Activity -> Every line of the data is to be reproduced exactly.

:: Records for this exercise ::

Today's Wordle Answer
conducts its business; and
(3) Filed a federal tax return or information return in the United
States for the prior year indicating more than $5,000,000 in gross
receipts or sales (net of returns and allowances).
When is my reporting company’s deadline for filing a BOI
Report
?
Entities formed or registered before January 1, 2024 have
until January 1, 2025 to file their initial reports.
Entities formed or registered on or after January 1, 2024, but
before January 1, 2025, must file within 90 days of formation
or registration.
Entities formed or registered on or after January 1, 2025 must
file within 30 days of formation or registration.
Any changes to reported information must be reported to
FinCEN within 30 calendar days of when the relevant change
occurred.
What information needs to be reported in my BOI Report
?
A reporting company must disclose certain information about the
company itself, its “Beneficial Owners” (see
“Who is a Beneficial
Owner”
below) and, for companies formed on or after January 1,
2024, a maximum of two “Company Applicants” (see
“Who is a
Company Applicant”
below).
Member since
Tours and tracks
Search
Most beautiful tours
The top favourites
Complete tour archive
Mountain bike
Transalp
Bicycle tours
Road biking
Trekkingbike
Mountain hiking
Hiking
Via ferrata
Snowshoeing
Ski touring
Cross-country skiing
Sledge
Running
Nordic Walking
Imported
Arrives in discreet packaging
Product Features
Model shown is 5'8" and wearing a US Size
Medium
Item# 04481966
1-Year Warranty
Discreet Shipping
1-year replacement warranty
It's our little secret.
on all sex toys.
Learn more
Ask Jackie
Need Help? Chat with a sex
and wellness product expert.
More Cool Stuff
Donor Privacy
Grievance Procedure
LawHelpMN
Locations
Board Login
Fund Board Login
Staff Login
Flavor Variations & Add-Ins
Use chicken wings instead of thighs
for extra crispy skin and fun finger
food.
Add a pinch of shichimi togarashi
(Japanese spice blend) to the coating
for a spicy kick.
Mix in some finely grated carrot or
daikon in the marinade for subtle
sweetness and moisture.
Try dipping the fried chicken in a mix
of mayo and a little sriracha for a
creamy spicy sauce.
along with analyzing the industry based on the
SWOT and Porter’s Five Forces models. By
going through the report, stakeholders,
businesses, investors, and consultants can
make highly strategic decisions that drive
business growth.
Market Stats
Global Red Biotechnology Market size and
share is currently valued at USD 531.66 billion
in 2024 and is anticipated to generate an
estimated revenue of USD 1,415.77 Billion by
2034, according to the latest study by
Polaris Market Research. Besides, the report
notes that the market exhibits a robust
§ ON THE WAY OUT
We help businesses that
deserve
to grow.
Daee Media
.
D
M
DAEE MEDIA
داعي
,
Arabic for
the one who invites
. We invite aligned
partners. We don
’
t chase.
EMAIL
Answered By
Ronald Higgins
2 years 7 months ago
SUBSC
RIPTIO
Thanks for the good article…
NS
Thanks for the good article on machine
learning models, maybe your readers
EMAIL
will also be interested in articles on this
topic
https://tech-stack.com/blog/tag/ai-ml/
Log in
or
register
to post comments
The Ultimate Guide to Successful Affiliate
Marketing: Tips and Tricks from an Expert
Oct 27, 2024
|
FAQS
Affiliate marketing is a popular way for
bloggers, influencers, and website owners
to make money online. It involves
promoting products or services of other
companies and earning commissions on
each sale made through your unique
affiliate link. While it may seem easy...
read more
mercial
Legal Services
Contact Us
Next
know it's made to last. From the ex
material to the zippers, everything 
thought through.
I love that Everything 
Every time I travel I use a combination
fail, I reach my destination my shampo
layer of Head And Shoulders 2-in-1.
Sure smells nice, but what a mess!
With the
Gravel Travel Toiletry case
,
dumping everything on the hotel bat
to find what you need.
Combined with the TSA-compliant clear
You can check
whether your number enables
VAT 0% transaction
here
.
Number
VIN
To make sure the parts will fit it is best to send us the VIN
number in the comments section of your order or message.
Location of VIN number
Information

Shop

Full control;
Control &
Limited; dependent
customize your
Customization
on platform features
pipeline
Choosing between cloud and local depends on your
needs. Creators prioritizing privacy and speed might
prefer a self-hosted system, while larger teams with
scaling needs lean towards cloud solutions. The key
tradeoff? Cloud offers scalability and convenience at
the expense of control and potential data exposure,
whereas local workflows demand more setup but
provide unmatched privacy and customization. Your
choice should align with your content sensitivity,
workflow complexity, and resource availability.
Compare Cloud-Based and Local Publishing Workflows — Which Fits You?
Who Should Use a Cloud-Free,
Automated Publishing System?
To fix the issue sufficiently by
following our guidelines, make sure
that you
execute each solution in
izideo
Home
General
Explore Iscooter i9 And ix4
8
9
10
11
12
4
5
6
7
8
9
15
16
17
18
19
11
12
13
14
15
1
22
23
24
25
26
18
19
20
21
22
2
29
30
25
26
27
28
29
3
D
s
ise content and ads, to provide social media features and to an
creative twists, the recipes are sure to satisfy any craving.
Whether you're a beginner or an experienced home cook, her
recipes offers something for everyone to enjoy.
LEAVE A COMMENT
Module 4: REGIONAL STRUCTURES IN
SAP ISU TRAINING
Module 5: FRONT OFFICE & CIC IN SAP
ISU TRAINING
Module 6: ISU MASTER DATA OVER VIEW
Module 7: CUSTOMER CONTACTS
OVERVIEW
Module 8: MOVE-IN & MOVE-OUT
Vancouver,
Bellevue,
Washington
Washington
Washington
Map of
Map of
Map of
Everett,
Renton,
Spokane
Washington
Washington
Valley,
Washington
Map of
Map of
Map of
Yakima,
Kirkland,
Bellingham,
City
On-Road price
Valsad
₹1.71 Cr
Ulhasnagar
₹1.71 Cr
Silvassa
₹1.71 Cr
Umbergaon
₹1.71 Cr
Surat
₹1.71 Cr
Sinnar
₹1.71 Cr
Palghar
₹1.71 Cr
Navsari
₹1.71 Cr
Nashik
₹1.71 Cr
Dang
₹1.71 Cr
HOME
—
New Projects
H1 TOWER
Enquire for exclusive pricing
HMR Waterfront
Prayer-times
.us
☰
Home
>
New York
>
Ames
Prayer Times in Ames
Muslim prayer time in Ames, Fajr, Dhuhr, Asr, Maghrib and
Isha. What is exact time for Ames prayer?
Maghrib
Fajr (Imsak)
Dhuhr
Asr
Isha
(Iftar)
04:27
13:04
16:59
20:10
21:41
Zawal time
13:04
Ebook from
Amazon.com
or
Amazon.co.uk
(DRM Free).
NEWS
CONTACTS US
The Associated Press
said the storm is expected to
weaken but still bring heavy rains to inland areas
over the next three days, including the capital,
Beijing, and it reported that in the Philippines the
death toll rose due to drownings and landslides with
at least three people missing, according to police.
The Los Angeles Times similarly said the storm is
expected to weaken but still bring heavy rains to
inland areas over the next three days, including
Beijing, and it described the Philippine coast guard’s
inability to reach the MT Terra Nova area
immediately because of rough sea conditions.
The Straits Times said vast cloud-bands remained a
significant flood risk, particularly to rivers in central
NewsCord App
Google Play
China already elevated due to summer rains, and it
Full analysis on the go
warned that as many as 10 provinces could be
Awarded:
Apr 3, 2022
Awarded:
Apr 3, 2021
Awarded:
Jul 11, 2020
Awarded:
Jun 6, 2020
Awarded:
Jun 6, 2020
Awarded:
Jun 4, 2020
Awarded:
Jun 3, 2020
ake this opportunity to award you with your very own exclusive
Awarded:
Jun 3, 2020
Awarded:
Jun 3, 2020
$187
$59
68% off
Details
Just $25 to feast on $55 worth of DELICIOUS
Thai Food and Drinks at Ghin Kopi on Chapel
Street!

:::

Answer below ->
Today's Wordle Answer
conducts its business; and
(3) Filed a federal tax return or information return in the United
States for the prior year indicating more than $5,000,000 in gross
receipts or sales (net of returns and allowances).
When is my reporting company’s deadline for filing a BOI
Report
?
Entities formed or registered before January 1, 2024 have
until January 1, 2025 to file their initial reports.
Entities formed or registered on or after January 1, 2024, but
before January 1, 2025, must file within 90 days of formation
or registration.
Entities formed or registered on or after January 1, 2025 must
file within 30 days of formation or registration.
Any changes to reported information must be reported to
FinCEN within 30 calendar days of when the relevant change
occurred.
What information needs to be reported in my BOI Report
?
A reporting company must disclose certain information about the
company itself, its “Beneficial Owners” (see
“Who is a Beneficial
Owner”
below) and, for companies formed on or after January 1,
2024, a maximum of two “Company Applicants” (see
“Who is a
Company Applicant”
below).
Member since
Tours and tracks
Search
Most beautiful tours
The top favourites
Complete tour archive
Mountain bike
Transalp
Bicycle tours
Road biking
Trekkingbike
Mountain hiking
Hiking
Via ferrata
Snowshoeing
Ski touring
Cross-country skiing
Sledge
Running
Nordic Walking
Imported
Arrives in discreet packaging
Product Features
Model shown is 5'8" and wearing a US Size
Medium
Item# 04481966
1-Year Warranty
Discreet Shipping
1-year replacement warranty
It's our little secret.
on all sex toys.
Learn more
Ask Jackie
Need Help? Chat with a sex
and wellness product expert.
More Cool Stuff
Donor Privacy
Grievance Procedure
LawHelpMN
Locations
Board Login
Fund Board Login
Staff Login
Flavor Variations & Add-Ins
Use chicken wings instead of thighs
for extra crispy skin and fun finger
food.
Add a pinch of shichimi togarashi
(Japanese spice blend) to the coating
for a spicy kick.
Mix in some finely grated carrot or
daikon in the marinade for subtle
sweetness and moisture.
Try dipping the fried chicken in a mix
of mayo and a little sriracha for a
creamy spicy sauce.
along with analyzing the industry based on the
SWOT and Porter’s Five Forces models. By
going through the report, stakeholders,
businesses, investors, and consultants can
make highly strategic decisions that drive
business growth.
Market Stats
Global Red Biotechnology Market size and
share is currently valued at USD 531.66 billion
in 2024 and is anticipated to generate an
estimated revenue of USD 1,415.77 Billion by
2034, according to the latest study by
Polaris Market Research. Besides, the report
notes that the market exhibits a robust
§ ON THE WAY OUT
We help businesses that
deserve
to grow.
Daee Media
.
D
M
DAEE MEDIA
داعي
,
Arabic for
the one who invites
. We invite aligned
partners. We don
’
t chase.
EMAIL
Answered By
Ronald Higgins
2 years 7 months ago
SUBSC
RIPTIO
Thanks for the good article…
NS
Thanks for the good article on machine
learning models, maybe your readers
EMAIL
will also be interested in articles on this
topic
https://tech-stack.com/blog/tag/ai-ml/
Log in
or
register
to post comments
The Ultimate Guide to Successful Affiliate
Marketing: Tips and Tricks from an Expert
Oct 27, 2024
|
FAQS
Affiliate marketing is a popular way for
bloggers, influencers, and website owners
to make money online. It involves
promoting products or services of other
companies and earning commissions on
each sale made through your unique
affiliate link. While it may seem easy...
read more
mercial
Legal Services
Contact Us
Next
know it's made to last. From the ex
material to the zippers, everything 
thought through.
I love that Everything 
Every time I travel I use a combination
fail, I reach my destination my shampo
layer of Head And Shoulders 2-in-1.
Sure smells nice, but what a mess!
With the
Gravel Travel Toiletry case
,
dumping everything on the hotel bat
to find what you need.
Combined with the TSA-compliant clear
You can check
whether your number enables
VAT 0% transaction
here
.
Number
VIN
To make sure the parts will fit it is best to send us the VIN
number in the comments section of your order or message.
Location of VIN number
Information

Shop

Full control;
Control &
Limited; dependent
customize your
Customization
on platform features
pipeline
Choosing between cloud and local depends on your
needs. Creators prioritizing privacy and speed might
prefer a self-hosted system, while larger teams with
scaling needs lean towards cloud solutions. The key
tradeoff? Cloud offers scalability and convenience at
the expense of control and potential data exposure,
whereas local workflows demand more setup but
provide unmatched privacy and customization. Your
choice should align with your content sensitivity,
workflow complexity, and resource availability.
Compare Cloud-Based and Local Publishing Workflows — Which Fits You?
Who Should Use a Cloud-Free,
Automated Publishing System?
To fix the issue sufficiently by
following our guidelines, make sure
that you
execute each solution in
izideo
Home
General
Explore Iscooter i9 And ix4
8
9
10
11
12
4
5
6
7
8
9
15
16
17
18
19
11
12
13
14
15
1
22
23
24
25
26
18
19
20
21
22
2
29
30
25
26
27
28
29
3
D
s
ise content and ads, to provide social media features and to an
creative twists, the recipes are sure to satisfy any craving.
Whether you're a beginner or an experienced home cook, her
recipes offers something for everyone to enjoy.
LEAVE A COMMENT
Module 4: REGIONAL STRUCTURES IN
SAP ISU TRAINING
Module 5: FRONT OFFICE & CIC IN SAP
ISU TRAINING
Module 6: ISU MASTER DATA OVER VIEW
Module 7: CUSTOMER CONTACTS
OVERVIEW
Module 8: MOVE-IN & MOVE-OUT
Vancouver,
Bellevue,
Washington
Washington
Washington
Map of
Map of
Map of
Everett,
Renton,
Spokane
Washington
Washington
Valley,
Washington
Map of
Map of
Map of
Yakima,
Kirkland,
Bellingham,
City
On-Road price
Valsad
₹1.71 Cr
Ulhasnagar
₹1.71 Cr
Silvassa
₹1.71 Cr
Umbergaon
₹1.71 Cr
Surat
₹1.71 Cr
Sinnar
₹1.71 Cr
Palghar
₹1.71 Cr
Navsari
₹1.71 Cr
Nashik
₹1.71 Cr
Dang
₹1.71 Cr
HOME
—
New Projects
H1 TOWER
Enquire for exclusive pricing
HMR Waterfront
Prayer-times
.us
☰
Home
>
New York
>
Ames
Prayer Times in Ames
Muslim prayer time in Ames, Fajr, Dhuhr, Asr, Maghrib and
Isha. What is exact time for Ames prayer?
Maghrib
Fajr (Imsak)
Dhuhr
Asr
Isha
(Iftar)
04:27
13:04
16:59
20:10
21:41
Zawal time
13:04
Ebook from
Amazon.com
or
Amazon.co.uk
(DRM Free).
NEWS
CONTACTS US
The Associated Press
said the storm is expected to
weaken but still bring heavy rains to inland areas
over the next three days, including the capital,
Beijing, and it reported that in the Philippines the
death toll rose due to drownings and landslides with
at least three people missing, according to police.
The Los Angeles Times similarly said the storm is
expected to weaken but still bring heavy rains to
inland areas over the next three days, including
Beijing, and it described the Philippine coast guard’s
inability to reach the MT Terra Nova area
immediately because of rough sea conditions.
The Straits Times said vast cloud-bands remained a
significant flood risk, particularly to rivers in central
NewsCord App
Google Play
China already elevated due to summer rains, and it
Full analysis on the go
warned that as many as 10 provinces could be
Awarded:
Apr 3, 2022
Awarded:
Apr 3, 2021
Awarded:
Jul 11, 2020
Awarded:
Jun 6, 2020
Awarded:
Jun 6, 2020
Awarded:
Jun 4, 2020
Awarded:
Jun 3, 2020
ake this opportunity to award you with your very own exclusive
Awarded:
Jun 3, 2020
Awarded:
Jun 3, 2020
$187
$59
68% off
Details
Just $25 to feast on $55 worth of DELICIOUS
Thai Food and Drinks at Ghin Kopi on Chapel
Street!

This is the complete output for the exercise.